Saved entries:
*****

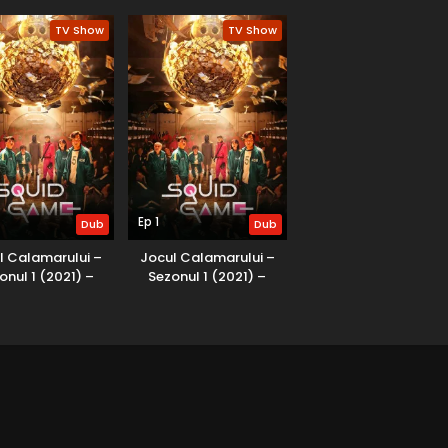
lat în Română
Dublat în Română
Dublat în Română
TV Show
TV Show
Ep 1
Dub
Dub
l Calamarului –
Jocul Calamarului –
onul 1 (2021) –
Sezonul 1 (2021) –
lat în Română
Dublat în Română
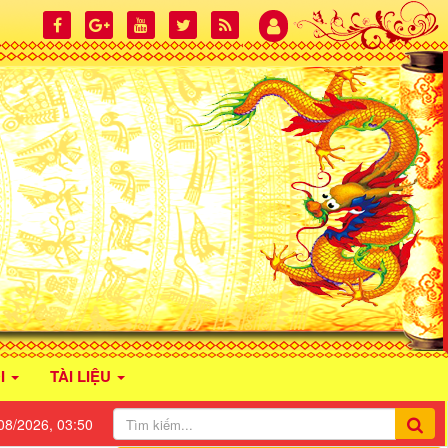
I
TÀI LIỆU
08/2026, 03:50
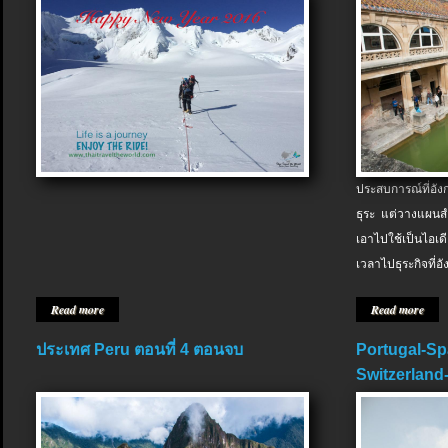
ประสบการณ์ที่อัง
ธุระ แต่วางแผนสำ
เอาไปใช้เป็นไอเด
เวลาไปธุระกิจที่อ
Read more
Read more
ประเทศ Peru ตอนที่ 4 ตอนจบ
Portugal-Sp
Switzerland-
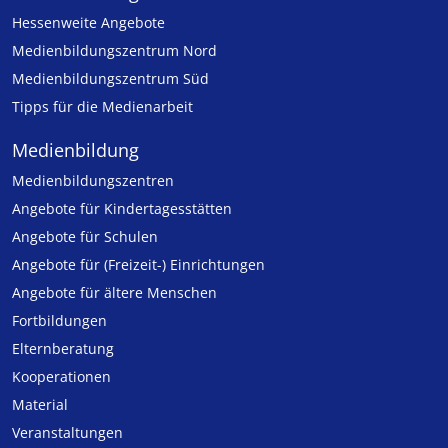
Hessenweite Angebote
Medienbildungszentrum Nord
Medienbildungszentrum Süd
Tipps für die Medienarbeit
Medienbildung
Medien­bildungs­zentren
Angebote für Kinder­tages­stätten
Angebote für Schulen
Angebote für (Freizeit-) Ein­rich­tungen
Angebote für ältere Menschen
Fortbildungen
Elternberatung
Kooperationen
Material
Veranstaltungen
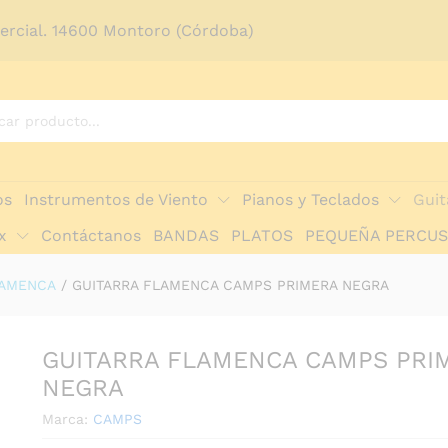
mercial. 14600 Montoro (Córdoba)
os
Instrumentos de Viento
Pianos y Teclados
Guit
x
Contáctanos
BANDAS
PLATOS
PEQUEÑA PERCUS
LAMENCA
/
GUITARRA FLAMENCA CAMPS PRIMERA NEGRA
GUITARRA FLAMENCA CAMPS PRI
NEGRA
Marca:
CAMPS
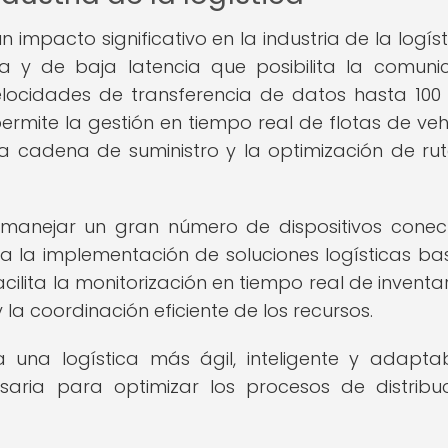
impacto significativo en la industria de la logísti
da y de baja latencia que posibilita la comuni
velocidades de transferencia de datos hasta 100
ermite la gestión en tiempo real de flotas de veh
a cadena de suministro y la optimización de ru
manejar un gran número de dispositivos cone
 la implementación de soluciones logísticas b
acilita la monitorización en tiempo real de inventar
a coordinación eficiente de los recursos.
una logística más ágil, inteligente y adaptab
esaria para optimizar los procesos de distribu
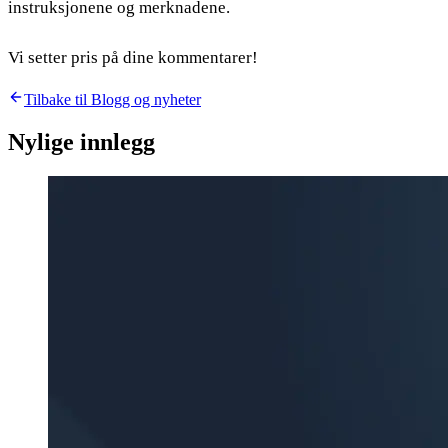
instruksjonene og merknadene.
Vi setter pris på dine kommentarer!
Tilbake til Blogg og nyheter
Nylige innlegg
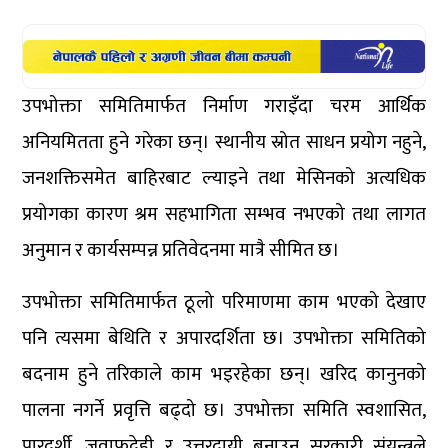
उपभोक्ता समितिमार्फत निर्माण गराइँदा चरम आर्थिक
अनियमितता हुने गरेका छन्। स्थानीय स्रोत साधन प्रयोग नहुने,
जनशक्तिसमेत बाहिरबाट ल्याइने तथा मेसिनको अत्यधिक
प्रयोगका कारण श्रम सहभागिता सम्भव नभएको तथा लागत
अनुमान र कार्यसम्पन्न प्रतिवेदनमा मात्रै सीमित छ।
उपभोक्ता समितिमार्फत ठूलो परिमाणमा काम भएको देखाए
पनि त्यसमा बेथिति र अपारदर्शिता छ। उपभोक्ता समितिको
बदनाम हुने तरिकाले काम भइरहेका छन्। खरिद कानुनको
पालना नगर्ने प्रवृत्ति बढ्दो छ। उपभोक्ता समिति स्वशासित,
पारदर्शी, जवाफदेही र उत्तरदायी बनाउन सरकारी संयन्त्रले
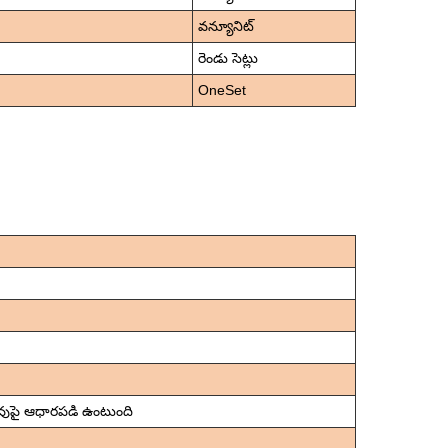
వన్యూనిట్
రెండు సెట్లు
OneSet
వుపై ఆధారపడి ఉంటుంది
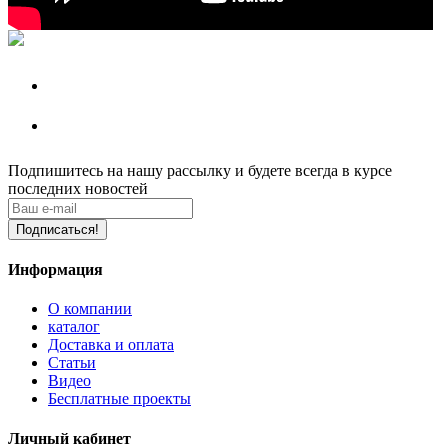
Подпишитесь на нашу рассылку
и будете всегда в курсе
последних новостей
Подписаться!
Информация
О компании
каталог
Доставка и оплата
Статьи
Видео
Бесплатные проекты
Личный кабинет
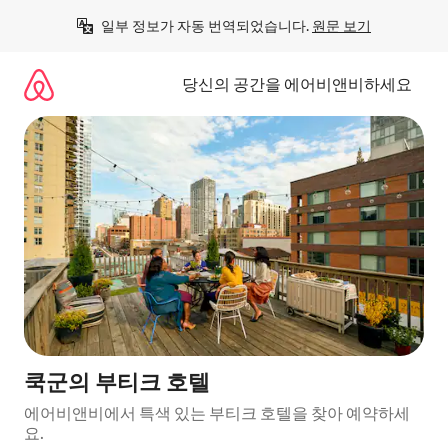
콘
일부 정보가 자동 번역되었습니다. 
원문 보기
텐
츠
로
당신의 공간을 에어비앤비하세요
바
로
가
기
쿡군의 부티크 호텔
에어비앤비에서 특색 있는 부티크 호텔을 찾아 예약하세
요.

*****

**Aim of the task:** Across the records above, how many lines hold the string "tiempo"? The number alone will do.

**Expected answer:** 2